Action item: Write the listing out again word for word. Pictures do not belong in the copy.

Extracted material:
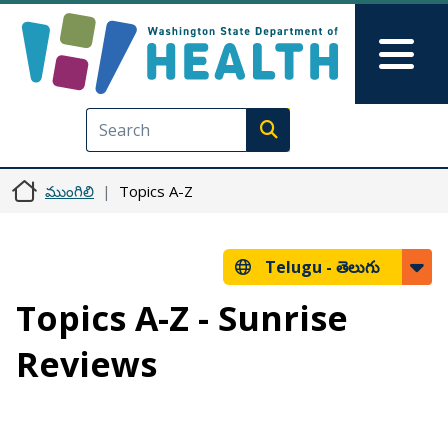
Skip to main content
Skip to Feedback
Mai
Execute search
ముంగిలి
Topics A-Z
Telugu -
తెలుగు
Topics A-Z - Sunrise
Reviews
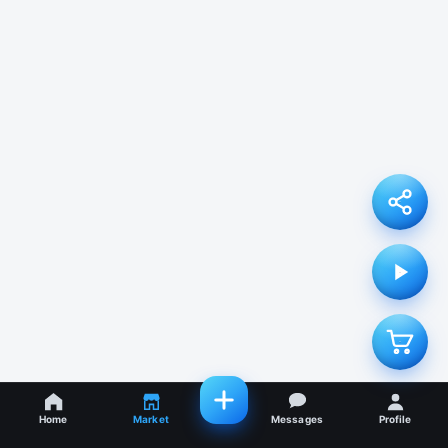
Home
Market
Messages
Profile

Task result:
Skip to main content
Skip to Feedback
Mai
Execute search
ముంగిలి
Topics A-Z
Telugu -
తెలుగు
Topics A-Z - Sunrise
Reviews
Home
Market
Messages
Profile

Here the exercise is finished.